#### What is being asked
Please report how many lines below contain "component", writing nothing except the number.

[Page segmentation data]
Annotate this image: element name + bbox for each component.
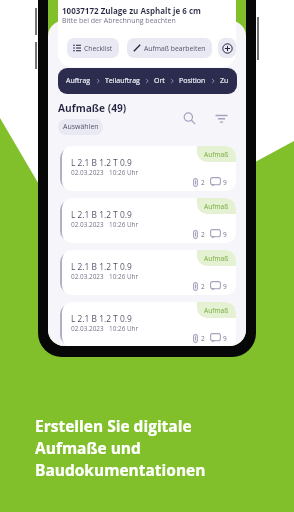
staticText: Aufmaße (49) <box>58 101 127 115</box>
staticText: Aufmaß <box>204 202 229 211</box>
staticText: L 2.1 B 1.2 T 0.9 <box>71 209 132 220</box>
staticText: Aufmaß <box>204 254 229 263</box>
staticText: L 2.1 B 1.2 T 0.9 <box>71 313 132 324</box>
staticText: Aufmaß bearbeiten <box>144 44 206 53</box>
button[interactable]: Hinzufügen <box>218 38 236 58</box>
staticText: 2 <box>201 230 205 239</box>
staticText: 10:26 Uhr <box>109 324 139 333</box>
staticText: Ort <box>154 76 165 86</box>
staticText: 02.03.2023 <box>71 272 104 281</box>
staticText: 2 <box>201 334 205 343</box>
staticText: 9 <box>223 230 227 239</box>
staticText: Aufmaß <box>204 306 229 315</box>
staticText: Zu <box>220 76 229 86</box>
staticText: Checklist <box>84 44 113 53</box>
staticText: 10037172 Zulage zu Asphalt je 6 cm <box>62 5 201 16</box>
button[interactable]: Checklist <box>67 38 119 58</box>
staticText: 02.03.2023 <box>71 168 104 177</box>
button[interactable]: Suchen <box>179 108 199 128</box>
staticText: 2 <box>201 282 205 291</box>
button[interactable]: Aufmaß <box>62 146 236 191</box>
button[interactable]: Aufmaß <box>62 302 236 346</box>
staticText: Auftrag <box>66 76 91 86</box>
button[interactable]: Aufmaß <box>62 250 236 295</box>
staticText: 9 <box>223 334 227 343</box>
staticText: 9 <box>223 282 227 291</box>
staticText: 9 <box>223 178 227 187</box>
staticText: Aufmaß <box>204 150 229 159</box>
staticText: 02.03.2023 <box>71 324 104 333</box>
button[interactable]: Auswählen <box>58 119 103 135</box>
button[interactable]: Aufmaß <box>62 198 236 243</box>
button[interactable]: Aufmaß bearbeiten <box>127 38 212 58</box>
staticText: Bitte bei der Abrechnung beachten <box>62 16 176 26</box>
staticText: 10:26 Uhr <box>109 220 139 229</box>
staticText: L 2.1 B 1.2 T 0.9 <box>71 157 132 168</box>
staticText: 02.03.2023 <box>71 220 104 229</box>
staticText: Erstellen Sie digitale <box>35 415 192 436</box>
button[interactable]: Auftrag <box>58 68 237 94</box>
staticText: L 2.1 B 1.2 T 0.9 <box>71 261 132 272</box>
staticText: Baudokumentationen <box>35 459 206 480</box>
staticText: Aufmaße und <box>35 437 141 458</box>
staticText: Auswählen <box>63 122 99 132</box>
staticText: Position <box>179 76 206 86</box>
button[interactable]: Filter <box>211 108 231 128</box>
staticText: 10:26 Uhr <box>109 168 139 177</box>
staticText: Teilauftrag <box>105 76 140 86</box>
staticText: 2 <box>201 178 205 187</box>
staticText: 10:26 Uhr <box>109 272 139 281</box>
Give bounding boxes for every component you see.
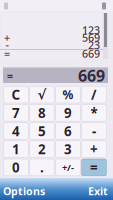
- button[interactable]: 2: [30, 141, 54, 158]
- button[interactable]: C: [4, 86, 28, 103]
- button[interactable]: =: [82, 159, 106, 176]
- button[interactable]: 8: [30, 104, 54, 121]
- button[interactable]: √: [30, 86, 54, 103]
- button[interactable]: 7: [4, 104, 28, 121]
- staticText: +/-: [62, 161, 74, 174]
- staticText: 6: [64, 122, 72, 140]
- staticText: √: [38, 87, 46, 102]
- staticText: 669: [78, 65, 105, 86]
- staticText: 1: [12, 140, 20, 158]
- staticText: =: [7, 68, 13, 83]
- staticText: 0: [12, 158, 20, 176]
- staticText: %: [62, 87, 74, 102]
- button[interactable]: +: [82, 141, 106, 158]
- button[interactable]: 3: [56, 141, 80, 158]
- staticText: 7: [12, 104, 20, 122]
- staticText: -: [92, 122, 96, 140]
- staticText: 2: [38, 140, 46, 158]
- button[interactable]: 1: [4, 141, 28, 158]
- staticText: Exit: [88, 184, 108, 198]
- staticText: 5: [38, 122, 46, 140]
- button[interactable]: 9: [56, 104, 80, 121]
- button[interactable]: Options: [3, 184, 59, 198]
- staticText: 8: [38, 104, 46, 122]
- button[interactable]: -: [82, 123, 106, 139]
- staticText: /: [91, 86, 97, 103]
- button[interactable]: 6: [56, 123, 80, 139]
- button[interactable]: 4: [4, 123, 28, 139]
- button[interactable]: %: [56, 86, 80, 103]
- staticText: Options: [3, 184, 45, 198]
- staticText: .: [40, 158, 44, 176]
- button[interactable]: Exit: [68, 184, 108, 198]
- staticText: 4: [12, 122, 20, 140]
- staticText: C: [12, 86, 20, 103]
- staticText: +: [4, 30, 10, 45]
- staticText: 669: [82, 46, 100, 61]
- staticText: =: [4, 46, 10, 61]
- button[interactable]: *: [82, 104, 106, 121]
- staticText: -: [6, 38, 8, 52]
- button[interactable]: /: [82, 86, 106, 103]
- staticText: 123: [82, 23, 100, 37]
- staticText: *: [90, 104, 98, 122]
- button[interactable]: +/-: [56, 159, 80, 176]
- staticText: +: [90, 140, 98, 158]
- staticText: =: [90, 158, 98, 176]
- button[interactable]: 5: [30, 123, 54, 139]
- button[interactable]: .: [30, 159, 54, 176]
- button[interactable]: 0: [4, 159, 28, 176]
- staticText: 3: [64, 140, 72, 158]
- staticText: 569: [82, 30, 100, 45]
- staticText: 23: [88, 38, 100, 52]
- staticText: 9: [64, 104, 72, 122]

#### Solved problem
2